Cooler Than Lemonade by Harshita Jerath, illustrated by Chlose Burgett
This story reminds me of why I love being an entrepreneur — because it pushes you creatively and is so much fun to think of better ways to serve your customers! Eva opens a lemonade stand. But so does Jake across the street and he is giving buyers free cookies. What can Eva do to get back her customers? Back and forth they go, improving their businesses with creativity and excitement. In the end, Eva’s brother reminds her that she loves kulfi and sells homemade kulfi ice cream. Recipe in the back.
The Cookie Stall by Jonathan Litton, illustrated by Magali Mansilla
Want to learn about being an entrepreneur and marketing? This picture book shows how Suzy and Max learned how to attract customer’s attention to their cookie stand after several fails.
The Startup Squad by Brian Weisfeld and Nicole C. Kear
Resa’s class gets put into groups for a lemonade stand competition and Resa gets paired with her best friend, Didi, and a new girl named Amelia. Unfortunately, Resa demands to be in charge of everything and their communication problems affect how their team is doing in the competition. Even though their team don’t win, the girls, especially Resa, learn the importance of teamwork and listening to all ideas. It’s a great book for showing kids about entrepreneurship and communication.
Sarai and the Meaning of Awesome by Sarai Gonzalez and Monica Brown
A warm-hearted, sweet story about a Latinx girl who’s an entrepreneur and devoted daughter and granddaughter. When her grandpa (tata) tells Sarai Gonzalez that his rental house is being sold, she determines to help by selling more cupcakes than ever. Even her sisters join in to help and so do her cousins. A darling start to a new series inspired by Sarai’s own life!

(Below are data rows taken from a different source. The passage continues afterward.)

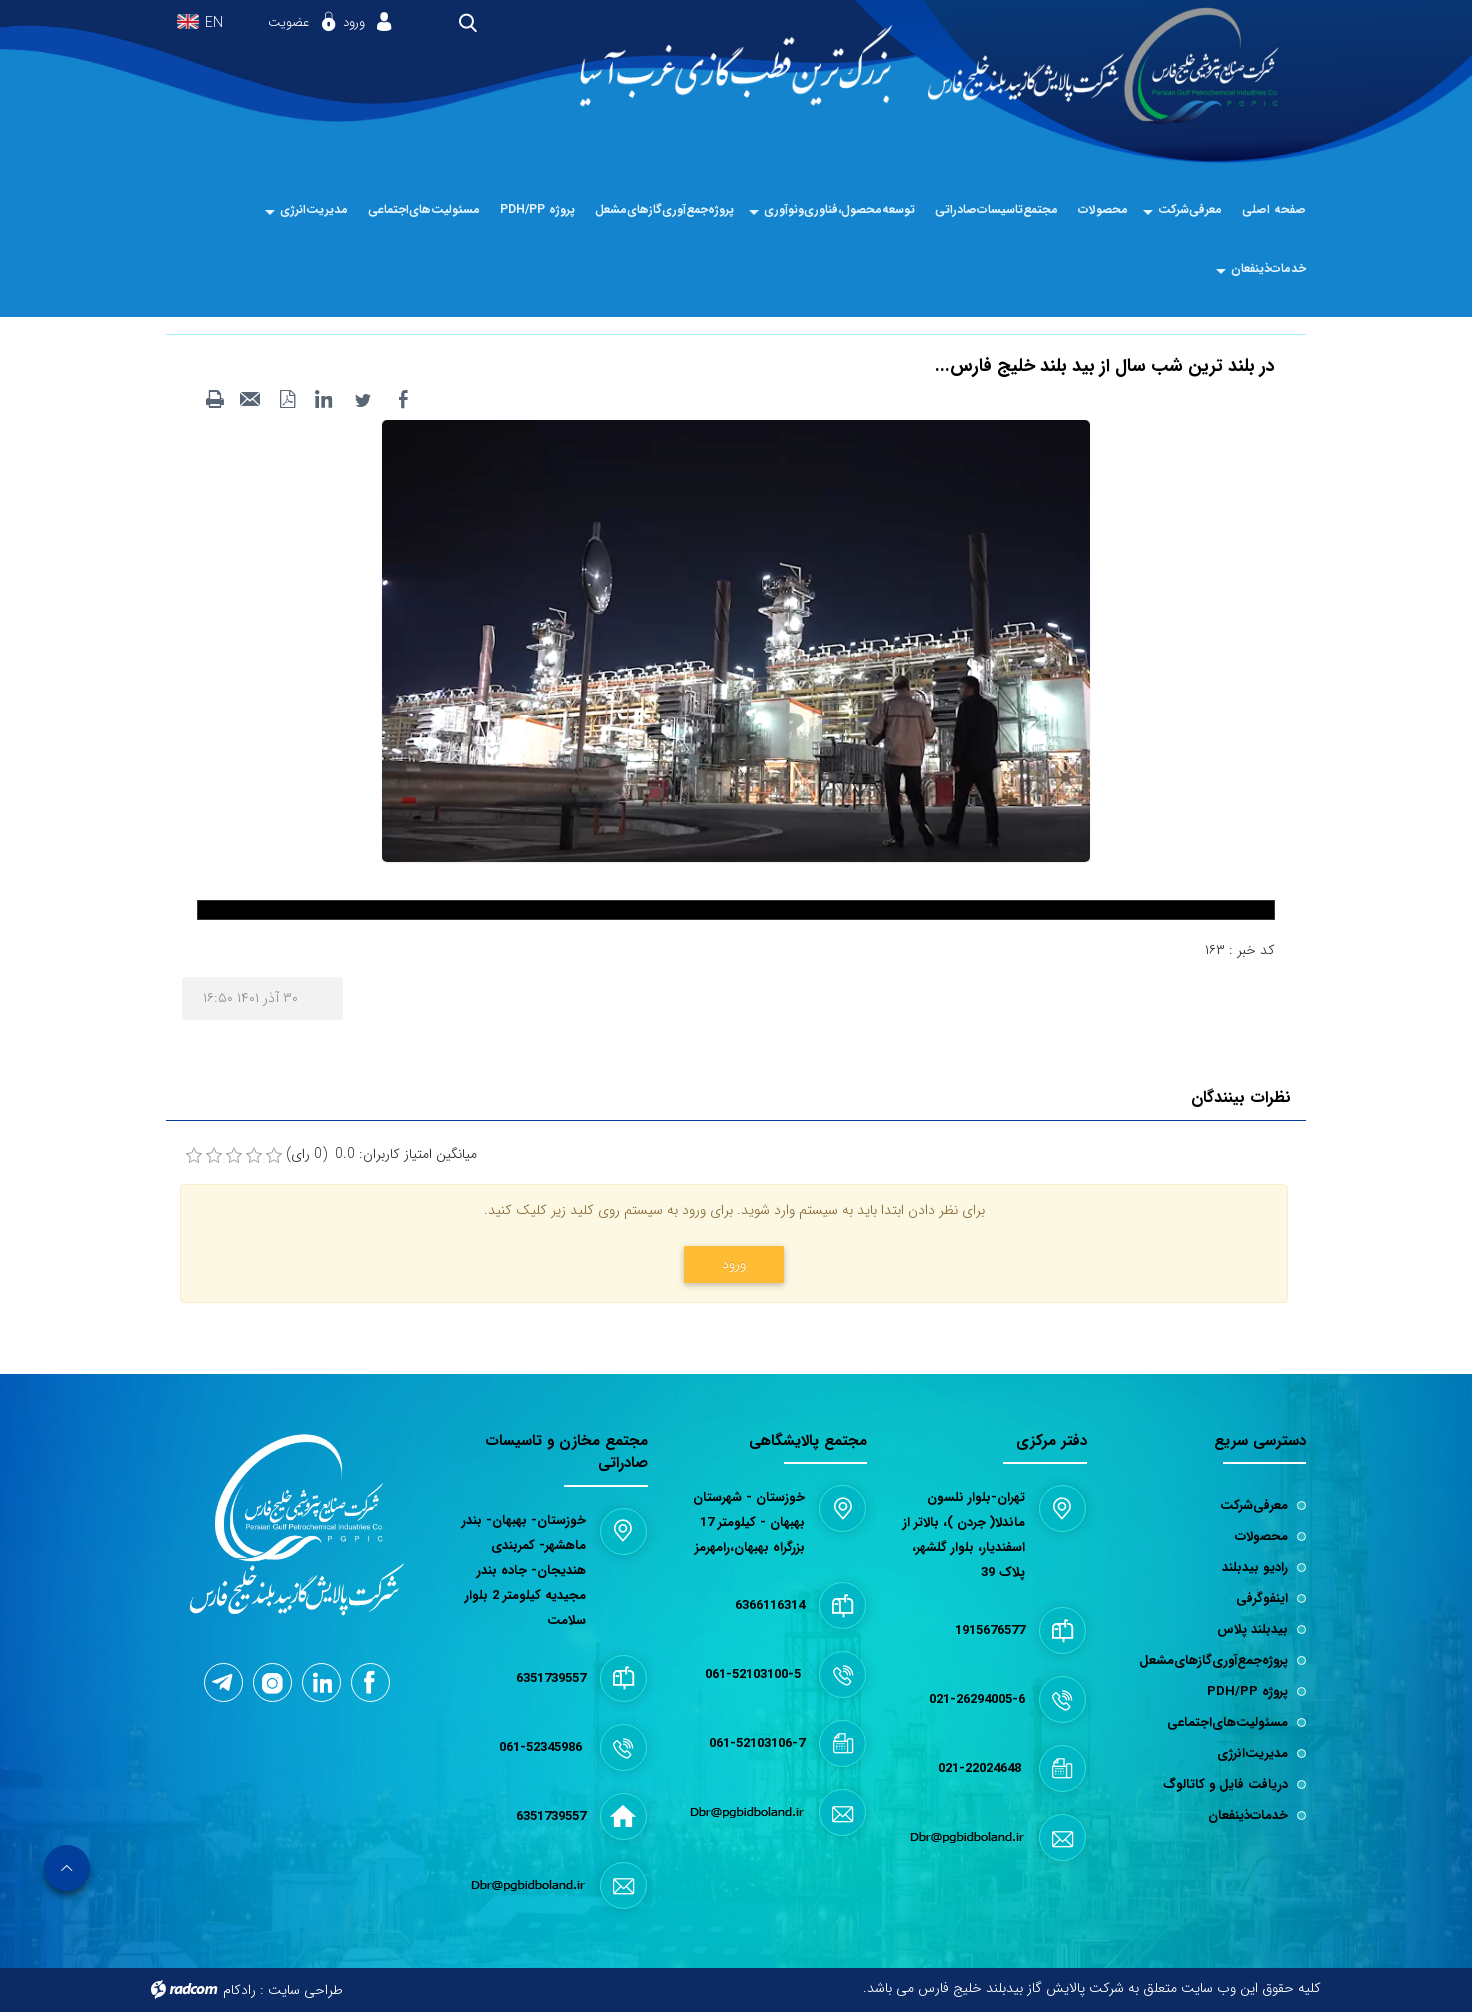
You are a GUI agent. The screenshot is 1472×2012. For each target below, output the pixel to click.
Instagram (272, 1683)
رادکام (239, 1990)
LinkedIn (322, 1681)
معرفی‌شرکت (1254, 1505)
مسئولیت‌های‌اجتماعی (1227, 1722)
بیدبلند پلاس (1252, 1629)
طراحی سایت (305, 1990)
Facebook (369, 1682)
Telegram (222, 1682)
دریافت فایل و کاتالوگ (1225, 1784)
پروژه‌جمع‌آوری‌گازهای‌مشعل (1213, 1660)
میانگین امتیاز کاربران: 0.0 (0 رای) (381, 1154)
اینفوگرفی (1262, 1598)
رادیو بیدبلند (1255, 1567)
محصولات (1261, 1536)
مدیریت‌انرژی (1252, 1753)
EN (214, 23)
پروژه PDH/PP (1247, 1691)
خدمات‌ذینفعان (1248, 1815)
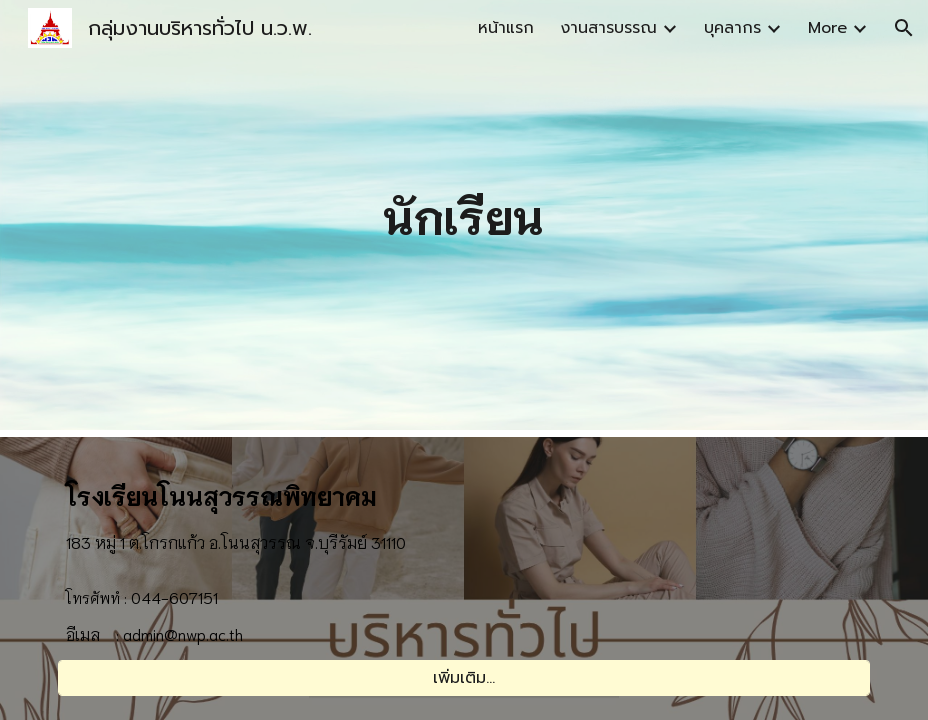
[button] (904, 28)
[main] (464, 215)
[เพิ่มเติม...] (463, 678)
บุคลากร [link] (732, 28)
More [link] (827, 28)
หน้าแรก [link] (506, 28)
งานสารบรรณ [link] (608, 28)
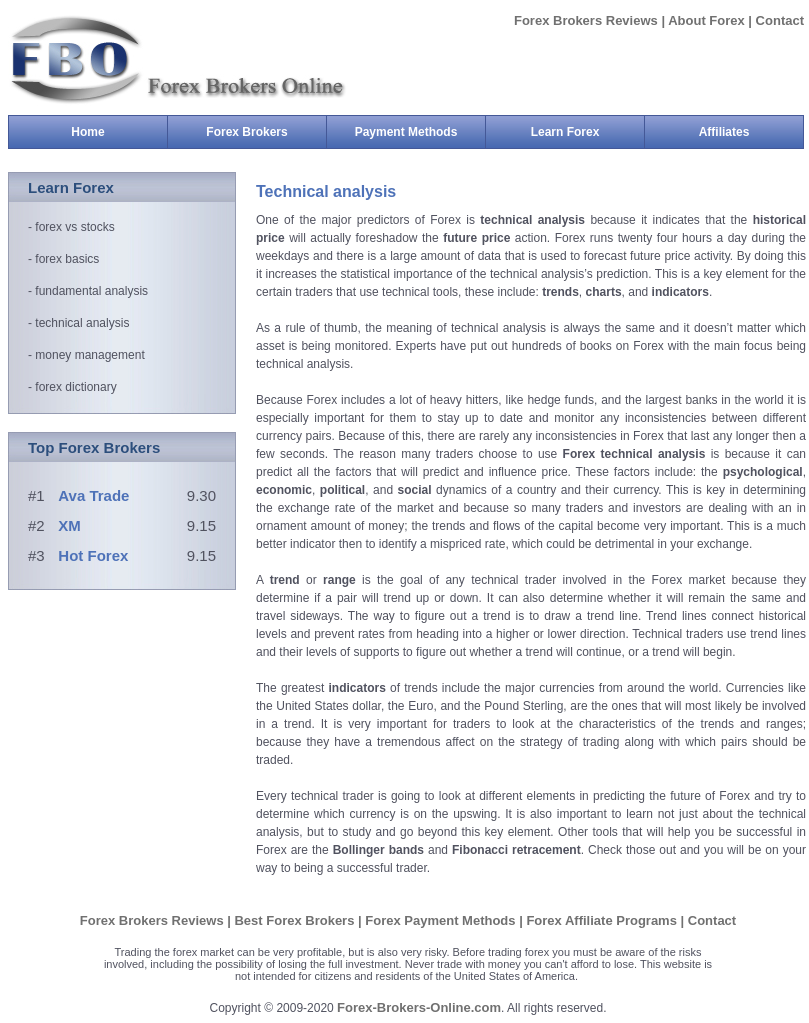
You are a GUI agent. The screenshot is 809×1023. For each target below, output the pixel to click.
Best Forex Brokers (296, 920)
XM (69, 525)
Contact (780, 20)
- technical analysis (78, 323)
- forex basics (63, 259)
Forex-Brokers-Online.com (419, 1007)
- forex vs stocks (71, 227)
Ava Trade (93, 495)
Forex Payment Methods (442, 920)
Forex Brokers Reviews (587, 20)
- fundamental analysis (88, 291)
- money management (86, 355)
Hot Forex (93, 555)
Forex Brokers (266, 132)
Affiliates (724, 132)
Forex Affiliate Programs (603, 920)
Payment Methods (420, 132)
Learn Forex (587, 132)
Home (87, 132)
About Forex (706, 20)
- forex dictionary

Project Startup: Eat Bugs by Heather Alexander with Laura DAsaro and Rose Wang
For their entrepreneur class, Hallie and Jaye, who aren’t friends, are paired together for a big project. It’s difficult to pick an idea but Jaye’s idea wins out; that is until it’s stolen by her former best friend. Therefore at the last minute, the girls pitch Hallie’s idea — edible crickets. As they navigate their own personal situations at home and with friends, the two use the scientific method and teamwork to research a winning product, ending up with the accidental discovery of smashed crickets as a protein powder in cookies. A delightful story about friendship, collaboration, entrepreneurship, and family.
For parents, I love the wisdom found in the book Creating Innovators by Tony Wagner. Wagner studied the childhood of inventors and entrepreneurs to find commonalities with the purpose to “develop the capacities of many more young people to be creative and entrepreneurial.” Nearly all the parents let their kids get bored, had time for unstructured play, and owned fewer toys than other families.